(Exercise instructions):
Transcribe every line of the entries exactly.

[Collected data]
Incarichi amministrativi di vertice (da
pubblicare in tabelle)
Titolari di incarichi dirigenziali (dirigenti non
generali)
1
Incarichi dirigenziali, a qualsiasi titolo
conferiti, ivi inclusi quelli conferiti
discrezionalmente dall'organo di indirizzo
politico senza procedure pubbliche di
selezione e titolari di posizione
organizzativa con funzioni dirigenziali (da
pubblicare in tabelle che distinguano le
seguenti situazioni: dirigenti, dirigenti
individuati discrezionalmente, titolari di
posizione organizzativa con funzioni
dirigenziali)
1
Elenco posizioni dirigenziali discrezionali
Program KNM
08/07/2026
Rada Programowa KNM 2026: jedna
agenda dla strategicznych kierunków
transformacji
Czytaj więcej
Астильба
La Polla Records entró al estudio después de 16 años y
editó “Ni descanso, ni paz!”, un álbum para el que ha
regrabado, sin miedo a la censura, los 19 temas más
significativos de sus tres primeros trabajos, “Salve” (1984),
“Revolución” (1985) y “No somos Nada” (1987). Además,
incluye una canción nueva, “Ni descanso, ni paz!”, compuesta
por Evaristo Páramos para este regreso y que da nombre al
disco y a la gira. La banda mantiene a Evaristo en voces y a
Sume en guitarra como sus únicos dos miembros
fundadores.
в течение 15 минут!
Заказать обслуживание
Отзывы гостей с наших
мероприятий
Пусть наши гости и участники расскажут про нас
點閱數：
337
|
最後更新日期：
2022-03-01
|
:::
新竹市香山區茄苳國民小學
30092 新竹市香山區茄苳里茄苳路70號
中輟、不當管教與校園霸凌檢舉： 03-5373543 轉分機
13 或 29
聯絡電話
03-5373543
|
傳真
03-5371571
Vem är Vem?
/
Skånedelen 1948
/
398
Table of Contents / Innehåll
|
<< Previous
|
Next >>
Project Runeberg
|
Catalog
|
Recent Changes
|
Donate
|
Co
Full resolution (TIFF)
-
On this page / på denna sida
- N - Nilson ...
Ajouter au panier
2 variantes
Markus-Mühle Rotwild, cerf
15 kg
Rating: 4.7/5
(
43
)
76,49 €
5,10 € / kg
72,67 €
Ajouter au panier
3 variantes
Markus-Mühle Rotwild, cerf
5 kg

(Response):
Incarichi amministrativi di vertice (da
pubblicare in tabelle)
Titolari di incarichi dirigenziali (dirigenti non
generali)
1
Incarichi dirigenziali, a qualsiasi titolo
conferiti, ivi inclusi quelli conferiti
discrezionalmente dall'organo di indirizzo
politico senza procedure pubbliche di
selezione e titolari di posizione
organizzativa con funzioni dirigenziali (da
pubblicare in tabelle che distinguano le
seguenti situazioni: dirigenti, dirigenti
individuati discrezionalmente, titolari di
posizione organizzativa con funzioni
dirigenziali)
1
Elenco posizioni dirigenziali discrezionali
Program KNM
08/07/2026
Rada Programowa KNM 2026: jedna
agenda dla strategicznych kierunków
transformacji
Czytaj więcej
Астильба
La Polla Records entró al estudio después de 16 años y
editó “Ni descanso, ni paz!”, un álbum para el que ha
regrabado, sin miedo a la censura, los 19 temas más
significativos de sus tres primeros trabajos, “Salve” (1984),
“Revolución” (1985) y “No somos Nada” (1987). Además,
incluye una canción nueva, “Ni descanso, ni paz!”, compuesta
por Evaristo Páramos para este regreso y que da nombre al
disco y a la gira. La banda mantiene a Evaristo en voces y a
Sume en guitarra como sus únicos dos miembros
fundadores.
в течение 15 минут!
Заказать обслуживание
Отзывы гостей с наших
мероприятий
Пусть наши гости и участники расскажут про нас
點閱數：
337
|
最後更新日期：
2022-03-01
|
:::
新竹市香山區茄苳國民小學
30092 新竹市香山區茄苳里茄苳路70號
中輟、不當管教與校園霸凌檢舉： 03-5373543 轉分機
13 或 29
聯絡電話
03-5373543
|
傳真
03-5371571
Vem är Vem?
/
Skånedelen 1948
/
398
Table of Contents / Innehåll
|
<< Previous
|
Next >>
Project Runeberg
|
Catalog
|
Recent Changes
|
Donate
|
Co
Full resolution (TIFF)
-
On this page / på denna sida
- N - Nilson ...
Ajouter au panier
2 variantes
Markus-Mühle Rotwild, cerf
15 kg
Rating: 4.7/5
(
43
)
76,49 €
5,10 € / kg
72,67 €
Ajouter au panier
3 variantes
Markus-Mühle Rotwild, cerf
5 kg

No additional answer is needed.